• [Exercise goal]: Repeat each record exactly as written, and drop any images.

• [Records for the exercise]:
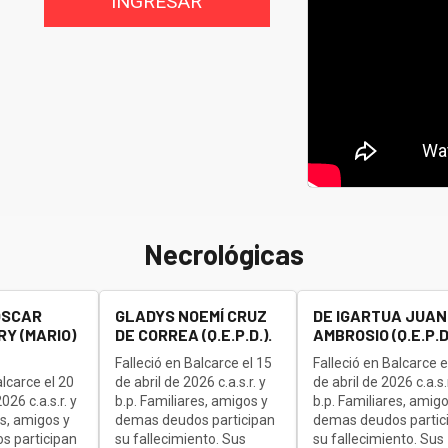
INGRESAR
Necrológicas
OSCAR
GLADYS NOEMÍ CRUZ
DE IGARTUA JUAN
Y (MARIO)
DE CORREA (Q.E.P.D.).
AMBROSIO (Q.E.P.D.
Falleció en Balcarce el 15
Falleció en Balcarce e
alcarce el 20
de abril de 2026 c.a.s.r. y
de abril de 2026 c.a.s.r
26 c.a.s.r. y
b.p. Familiares, amigos y
b.p. Familiares, amigo
es, amigos y
demas deudos participan
demas deudos partic
s participan
su fallecimiento. Sus
su fallecimiento. Sus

• [Reply]:
INGRESAR
Necrológicas
OSCAR
GLADYS NOEMÍ CRUZ
DE IGARTUA JUAN
Y (MARIO)
DE CORREA (Q.E.P.D.).
AMBROSIO (Q.E.P.D.
Falleció en Balcarce el 15
Falleció en Balcarce e
alcarce el 20
de abril de 2026 c.a.s.r. y
de abril de 2026 c.a.s.r
26 c.a.s.r. y
b.p. Familiares, amigos y
b.p. Familiares, amigo
es, amigos y
demas deudos participan
demas deudos partic
s participan
su fallecimiento. Sus
su fallecimiento. Sus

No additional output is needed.